There are flip sides to another part of the law as well—the push for providers to computerize medical records. Having an automated system in place could, for example, red-flag a prescription for a drug that would induce an allergic reaction in a particular patient. Better record-keeping might also lead to more effective coordination of care among providers, producing better outcomes and thus avoiding a malpractice claim.
On the other hand, mistakes in data input—perhaps inevitable given the large influx of new patients to be processed, while transitioning the mountains of existing paper records to bytes—could end up increasing the prevalence of treatment errors, while providing plaintiff lawyers with a rich source of malpractice evidence. Computerizing records also creates data privacy and cyber-security exposures for practitioners (and a new sales opportunity for insurers of such liability risks).

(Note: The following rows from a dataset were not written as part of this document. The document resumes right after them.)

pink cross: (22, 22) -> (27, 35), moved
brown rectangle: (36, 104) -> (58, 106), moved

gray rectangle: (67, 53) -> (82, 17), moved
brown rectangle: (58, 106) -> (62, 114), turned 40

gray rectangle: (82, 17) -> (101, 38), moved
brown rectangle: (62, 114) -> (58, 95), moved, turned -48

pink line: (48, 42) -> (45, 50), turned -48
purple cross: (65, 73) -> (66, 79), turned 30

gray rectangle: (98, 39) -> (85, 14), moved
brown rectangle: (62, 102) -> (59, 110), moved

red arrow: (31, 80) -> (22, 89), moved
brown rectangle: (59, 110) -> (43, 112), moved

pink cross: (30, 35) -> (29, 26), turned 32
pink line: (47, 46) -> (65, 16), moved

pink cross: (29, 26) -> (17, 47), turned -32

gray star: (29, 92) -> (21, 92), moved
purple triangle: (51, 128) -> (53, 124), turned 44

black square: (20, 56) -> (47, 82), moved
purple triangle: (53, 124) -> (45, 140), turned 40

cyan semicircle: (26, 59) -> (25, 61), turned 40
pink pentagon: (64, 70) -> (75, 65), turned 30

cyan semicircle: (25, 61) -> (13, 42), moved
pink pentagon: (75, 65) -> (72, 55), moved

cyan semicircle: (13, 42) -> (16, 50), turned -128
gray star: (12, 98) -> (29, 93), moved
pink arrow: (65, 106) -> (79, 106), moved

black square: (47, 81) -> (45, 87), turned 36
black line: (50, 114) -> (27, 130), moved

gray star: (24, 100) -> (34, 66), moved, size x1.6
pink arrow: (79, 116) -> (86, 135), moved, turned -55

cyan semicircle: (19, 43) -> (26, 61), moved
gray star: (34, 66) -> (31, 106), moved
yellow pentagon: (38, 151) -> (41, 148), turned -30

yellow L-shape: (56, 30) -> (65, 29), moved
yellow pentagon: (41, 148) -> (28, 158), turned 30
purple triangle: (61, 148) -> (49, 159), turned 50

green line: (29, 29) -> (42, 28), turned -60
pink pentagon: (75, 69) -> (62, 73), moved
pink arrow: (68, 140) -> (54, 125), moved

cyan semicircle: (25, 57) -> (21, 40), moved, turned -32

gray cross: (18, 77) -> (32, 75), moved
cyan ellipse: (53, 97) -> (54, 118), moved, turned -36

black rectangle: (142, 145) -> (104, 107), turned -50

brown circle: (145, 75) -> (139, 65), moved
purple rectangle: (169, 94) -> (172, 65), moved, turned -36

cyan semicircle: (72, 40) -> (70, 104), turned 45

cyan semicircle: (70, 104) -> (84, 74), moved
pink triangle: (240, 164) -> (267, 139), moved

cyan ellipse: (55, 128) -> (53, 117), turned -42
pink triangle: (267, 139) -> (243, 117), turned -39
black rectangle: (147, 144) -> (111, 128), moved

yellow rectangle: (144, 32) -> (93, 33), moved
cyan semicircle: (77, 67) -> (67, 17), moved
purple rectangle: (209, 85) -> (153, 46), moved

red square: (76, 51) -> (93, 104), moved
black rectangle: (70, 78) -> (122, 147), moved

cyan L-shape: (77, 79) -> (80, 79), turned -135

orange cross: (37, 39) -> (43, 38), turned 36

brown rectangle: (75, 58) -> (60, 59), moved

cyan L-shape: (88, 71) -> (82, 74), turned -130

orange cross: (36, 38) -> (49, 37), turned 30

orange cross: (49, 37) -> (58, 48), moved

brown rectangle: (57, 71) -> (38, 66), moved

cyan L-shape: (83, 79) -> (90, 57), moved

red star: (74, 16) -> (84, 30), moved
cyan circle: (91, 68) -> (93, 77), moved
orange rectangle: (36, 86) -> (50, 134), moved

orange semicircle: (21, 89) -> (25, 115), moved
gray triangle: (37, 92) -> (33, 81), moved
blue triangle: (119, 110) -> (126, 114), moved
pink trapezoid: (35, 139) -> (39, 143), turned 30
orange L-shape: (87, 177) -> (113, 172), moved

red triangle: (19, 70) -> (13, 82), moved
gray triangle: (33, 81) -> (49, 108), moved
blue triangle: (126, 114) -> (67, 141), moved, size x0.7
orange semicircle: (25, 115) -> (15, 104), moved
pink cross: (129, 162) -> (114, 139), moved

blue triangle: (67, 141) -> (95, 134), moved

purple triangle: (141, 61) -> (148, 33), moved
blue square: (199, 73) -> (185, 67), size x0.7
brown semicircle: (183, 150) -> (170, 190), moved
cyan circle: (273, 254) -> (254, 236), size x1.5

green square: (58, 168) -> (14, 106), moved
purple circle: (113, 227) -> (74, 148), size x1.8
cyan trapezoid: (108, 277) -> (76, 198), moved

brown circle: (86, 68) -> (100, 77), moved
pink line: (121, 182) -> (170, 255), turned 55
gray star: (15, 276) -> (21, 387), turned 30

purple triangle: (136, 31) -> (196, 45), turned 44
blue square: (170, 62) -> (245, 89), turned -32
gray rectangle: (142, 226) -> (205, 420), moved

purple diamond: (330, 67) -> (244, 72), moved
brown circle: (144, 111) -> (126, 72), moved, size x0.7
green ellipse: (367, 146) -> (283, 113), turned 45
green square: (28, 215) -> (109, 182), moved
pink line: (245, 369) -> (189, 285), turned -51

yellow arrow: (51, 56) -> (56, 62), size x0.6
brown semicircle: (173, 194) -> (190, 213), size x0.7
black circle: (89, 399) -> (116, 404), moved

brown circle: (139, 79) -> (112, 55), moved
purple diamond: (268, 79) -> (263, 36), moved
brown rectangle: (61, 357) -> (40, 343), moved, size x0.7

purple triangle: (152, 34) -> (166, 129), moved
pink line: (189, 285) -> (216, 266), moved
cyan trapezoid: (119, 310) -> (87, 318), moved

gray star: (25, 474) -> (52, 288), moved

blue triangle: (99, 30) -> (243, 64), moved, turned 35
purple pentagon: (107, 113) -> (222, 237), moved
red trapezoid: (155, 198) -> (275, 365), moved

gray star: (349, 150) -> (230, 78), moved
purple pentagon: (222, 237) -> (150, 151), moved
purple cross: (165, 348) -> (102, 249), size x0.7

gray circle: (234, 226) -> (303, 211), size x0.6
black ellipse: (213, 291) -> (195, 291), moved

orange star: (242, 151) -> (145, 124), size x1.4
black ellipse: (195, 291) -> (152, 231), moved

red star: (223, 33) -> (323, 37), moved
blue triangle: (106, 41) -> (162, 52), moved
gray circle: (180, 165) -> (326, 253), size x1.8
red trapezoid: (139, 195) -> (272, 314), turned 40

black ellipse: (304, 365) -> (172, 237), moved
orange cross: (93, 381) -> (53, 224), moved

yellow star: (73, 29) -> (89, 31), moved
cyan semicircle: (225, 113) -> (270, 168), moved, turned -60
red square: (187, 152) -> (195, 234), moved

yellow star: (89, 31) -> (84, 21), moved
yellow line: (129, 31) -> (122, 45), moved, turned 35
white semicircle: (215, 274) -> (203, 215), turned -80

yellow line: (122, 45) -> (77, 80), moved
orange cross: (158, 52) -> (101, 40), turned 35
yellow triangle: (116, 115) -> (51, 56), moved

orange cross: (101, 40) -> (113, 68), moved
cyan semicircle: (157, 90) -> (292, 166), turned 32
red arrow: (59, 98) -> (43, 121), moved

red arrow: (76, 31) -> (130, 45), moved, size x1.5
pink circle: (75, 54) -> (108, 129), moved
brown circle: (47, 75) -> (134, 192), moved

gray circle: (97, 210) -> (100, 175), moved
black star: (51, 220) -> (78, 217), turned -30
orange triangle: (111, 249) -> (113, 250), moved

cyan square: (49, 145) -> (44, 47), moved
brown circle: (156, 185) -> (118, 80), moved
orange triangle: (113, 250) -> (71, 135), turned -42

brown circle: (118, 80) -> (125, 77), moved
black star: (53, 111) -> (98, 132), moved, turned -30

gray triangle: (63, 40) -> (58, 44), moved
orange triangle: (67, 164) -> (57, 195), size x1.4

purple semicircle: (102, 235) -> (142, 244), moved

Another element to consider is the likelihood that a potential flood of newly insured patients will accelerate the already growing use of physician assistants, nurse practitioners, and perhaps even telemedicine to cope with the overflow. Delegating routine care and seeing more patients virtually might mitigate any anticipated rise in wait times and perhaps alleviate indemnity cost concerns for workers’ comp insurers. But malpractice claims could just as well multiply if critical symptoms are overlooked by less-qualified providers or by doctors not examining patients in person.
There are other potential areas of fallout for property and casualty insurers to contemplate, but I fear I’ve raised your blood pressure high enough for the moment. While I am not a doctor (nor do I play one on TV), my advice would be that, to avoid stress as Obamacare is fully implemented, property and casualty insurers with medical care considerations impacting their balance sheets should hope for the best but be prepared for the worst.